→ **Problem to work on**
Identify the lines in the data below that contain "projeto" and give only how many there are.

Transcribed page contents

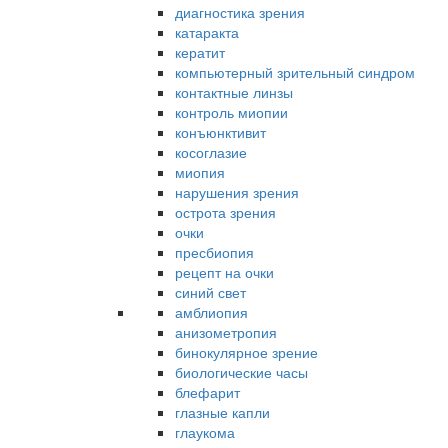
диагностика зрения
катаракта
кератит
компьютерный зрительный синдром
контактные линзы
контроль миопии
конъюнктивит
косоглазие
миопия
нарушения зрения
острота зрения
очки
пресбиопия
рецепт на очки
синий свет
амблиопия
анизометропия
бинокулярное зрение
биологические часы
блефарит
глазные капли
глаукома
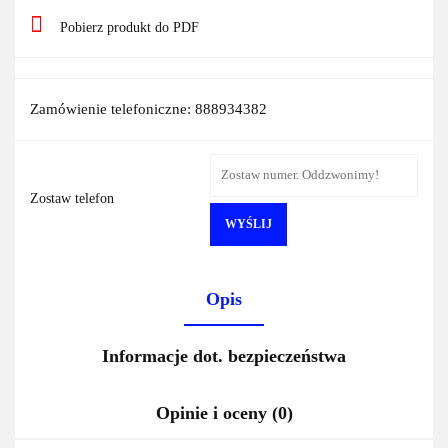
Pobierz produkt do PDF
Zamówienie telefoniczne: 888934382
Zostaw telefon
WYŚLIJ
Opis
Informacje dot. bezpieczeństwa
Opinie i oceny (0)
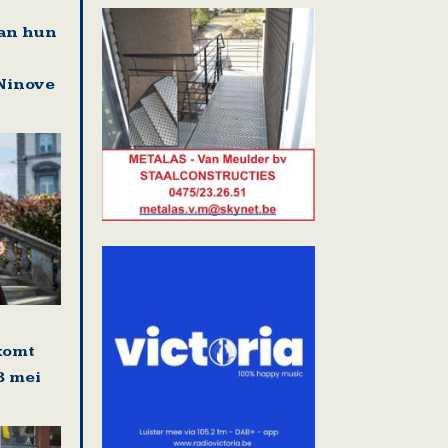
an hun
Ninove
komt
8 mei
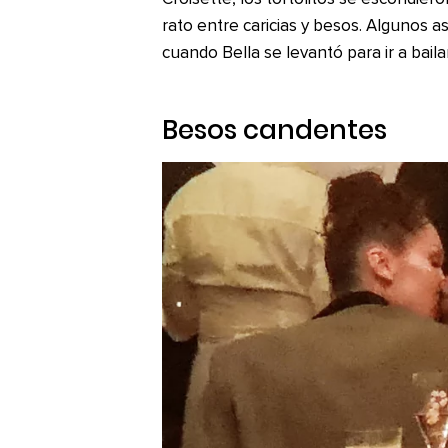
rato entre caricias y besos. Algunos 
cuando Bella se levantó para ir a bail
Besos candentes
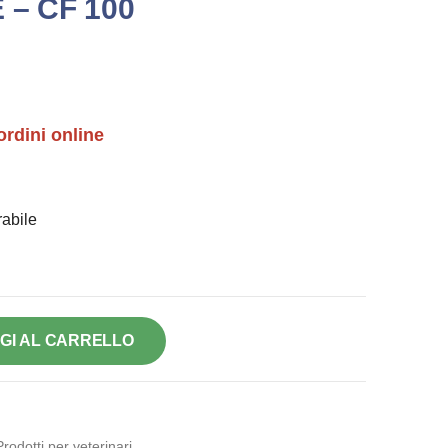
– CF 100
ordini online
abile
GI AL CARRELLO
Prodotti per veterinari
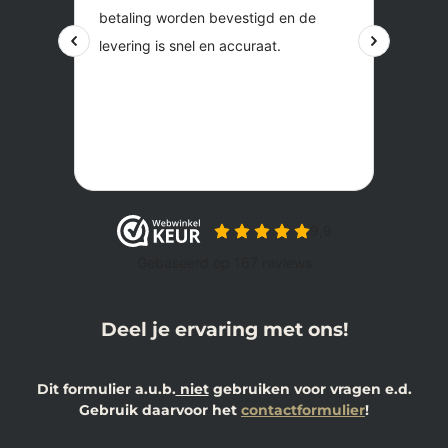
Deel je ervaring met ons!
Dit formulier a.u.b.
niet
gebruiken voor vragen e.d.
Gebruik daarvoor het
contactformulier
!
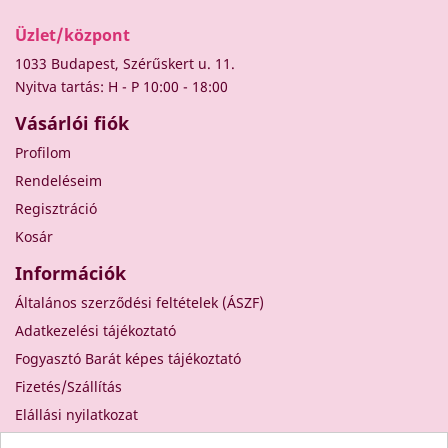
Üzlet/központ
1033 Budapest, Szérűskert u. 11.
Nyitva tartás: H - P 10:00 - 18:00
Vásárlói fiók
Profilom
Rendeléseim
Regisztráció
Kosár
Információk
Általános szerződési feltételek (ÁSZF)
Adatkezelési tájékoztató
Fogyasztó Barát képes tájékoztató
Fizetés/Szállítás
Elállási nyilatkozat
Elállás a szerződéstől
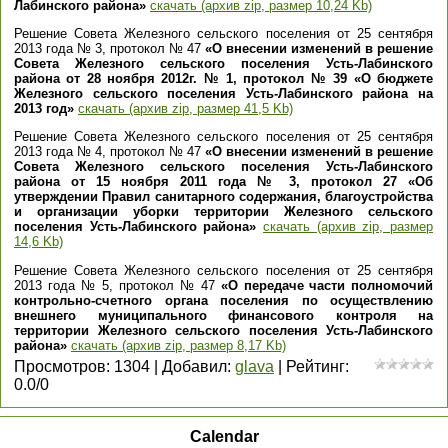
Лабинского района»
скачать (архив zip, размер 10,24 Kb)
Решение Совета Железного сельского поселения от 25 сентября
2013 года № 3, протокол № 47
«О внесении изменений в решение
Совета Железного сельского поселения Усть-Лабинского
района от 28 ноября 2012г. № 1, протокол № 39 «О бюджете
Железного сельского поселения Усть-Лабинского района на
2013 год»
скачать (архив zip, размер 41,5 Kb)
Решение Совета Железного сельского поселения от 25 сентября
2013 года № 4, протокол № 47
«О внесении изменений в решение
Совета Железного сельского поселения Усть-Лабинского
района от 15 ноября 2011 года № 3, протокол 27 «Об
утверждении Правил санитарного содержания, благоустройства
и организации уборки территории Железного сельского
поселения Усть-Лабинского района»
скачать (архив zip, размер
14,6 Kb)
Решение Совета Железного сельского поселения от 25 сентября
2013 года № 5, протокол № 47
«О передаче части полномочий
контрольно-счетного органа поселения по осуществлению
внешнего муниципального финансового контроля на
территории Железного сельского поселения Усть-Лабинского
района»
скачать (архив zip, размер 8,17 Kb)
Просмотров
:
1304
|
Добавил
:
glava
|
Рейтинг
:
0.0
/
0
Calendar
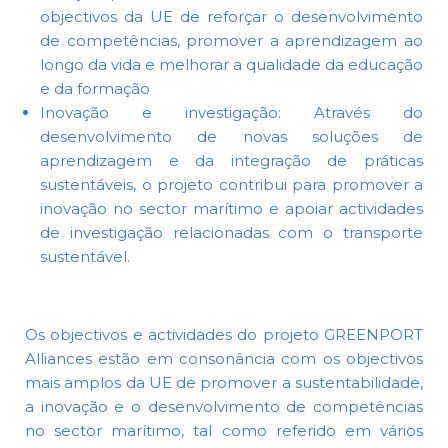
objectivos da UE de reforçar o desenvolvimento
de competências, promover a aprendizagem ao
longo da vida e melhorar a qualidade da educação
e da formação
Inovação e investigação: Através do
desenvolvimento de novas soluções de
aprendizagem e da integração de práticas
sustentáveis, o projeto contribui para promover a
inovação no sector marítimo e apoiar actividades
de investigação relacionadas com o transporte
sustentável.
Os objectivos e actividades do projeto GREENPORT
Alliances estão em consonância com os objectivos
mais amplos da UE de promover a sustentabilidade,
a inovação e o desenvolvimento de competências
no sector marítimo, tal como referido em vários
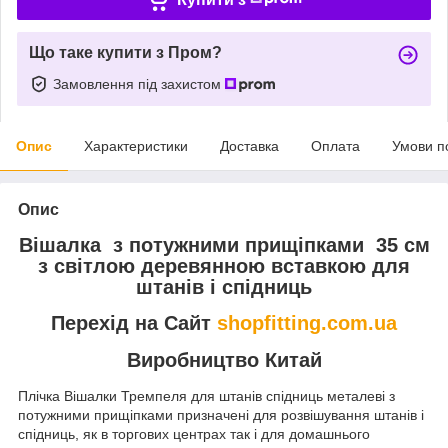
Що таке купити з Пром?
Замовлення під захистом
Опис
Характеристики
Доставка
Оплата
Умови п
Опис
Вішалка з
потужними прищіпками
35 см
з світлою деревянною вставкою для
штанів і спідниць
Перехід на Сайт
shopfitting.com.ua
Виробництво Китай
Плічка Вішалки Тремпеля для штанів спідниць металеві з
потужними прищіпками призначені для розвішування штанів і
спідниць, як в торгових центрах так і для домашнього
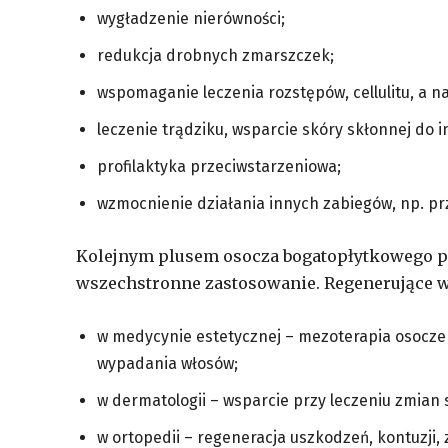
wygładzenie nierówności;
redukcja drobnych zmarszczek;
wspomaganie leczenia rozstępów, cellulitu, a na
leczenie trądziku, wsparcie skóry skłonnej do in
profilaktyka przeciwstarzeniowa;
wzmocnienie działania innych zabiegów, np. prz
Kolejnym plusem osocza bogatopłytkowego po
wszechstronne zastosowanie. Regenerujące wł
w medycynie estetycznej – mezoterapia osocz
wypadania włosów;
w dermatologii – wsparcie przy leczeniu zmian 
w ortopedii – regeneracja uszkodzeń, kontuzji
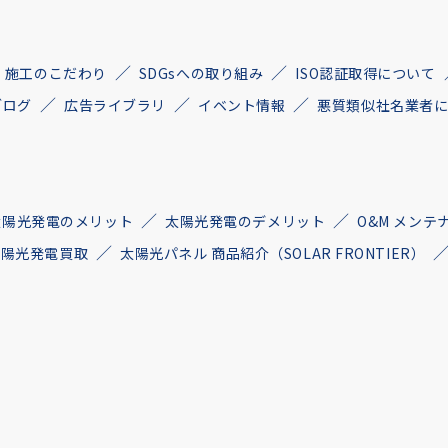
施工のこだわり
SDGsへの取り組み
ISO認証取得について
ブログ
広告ライブラリ
イベント情報
悪質類似社名業者
太陽光発電のメリット
太陽光発電のデメリット
O&M メンテ
古太陽光発電買取
太陽光パネル 商品紹介（SOLAR FRONTIER）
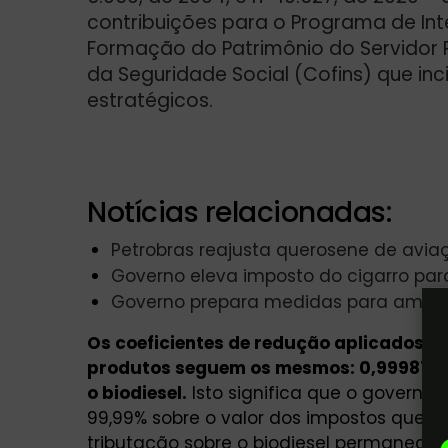
contribuições para o Programa de In
Formação do Patrimônio do Servidor P
da Seguridade Social (Cofins) que in
estratégicos.
Notícias relacionadas:
Petrobras reajusta querosene de avi
Governo eleva imposto do cigarro par
Governo prepara medidas para ameniz
Os coeficientes de redução aplicados à
produtos seguem os mesmos: 0,99987 pa
o biodiesel.
Isto significa que o governo
99,99% sobre o valor dos impostos que c
tributação sobre o biodiesel permanecerá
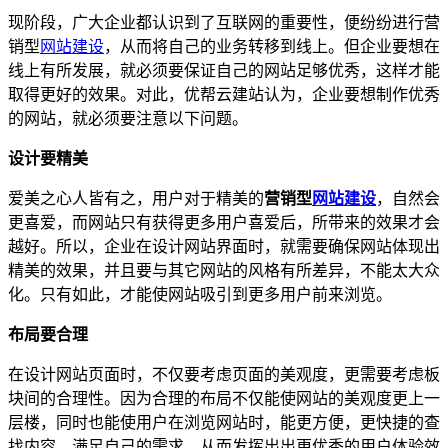
现阶段，广大企业都认识到了互联网的重要性，便纷纷进行营
销型
网站建设
，从而将自己的业务转移到线上。但企业要想在
线上有所发展，就必须要保证自己的网站足够优秀，这样才能
取得更好的效果。对此，优帮云建站认为，企业要想制作优秀
的网站，就必须要注意以下问题。
设计要精美
爱美之心人皆有之，用户对于精美的
营销型
网站建设
，自然会
更喜爱，而网站只有获得更多用户喜爱后，所带来的效果才会
越好。所以，企业在设计网站界面时，就需要确保网站体现出
精美的效果，并且要与其它网站的风格有所差异，不能太大众
化。只有如此，才能使网站吸引到更多用户前来浏览。
布局要合理
在设计网站页面时，不仅要考虑页面的美观度，更需要考虑板
块间的合理性。因为合理的布局不仅能使网站的美观度更上一
层楼，同时也能使用户在浏览网站时，能更方便，更快捷的查
找内容，满足自己的需求，从而发挥出出更优秀的用户体验效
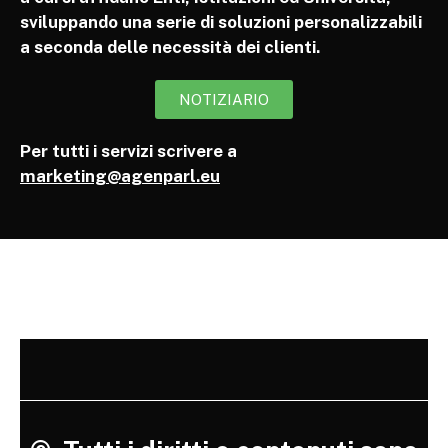
sviluppando una serie di soluzioni personalizzabili
a seconda delle necessità dei clienti.
NOTIZIARIO
Per tutti i servizi scrivere a
marketing@agenparl.eu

→ **Completed exercise**
2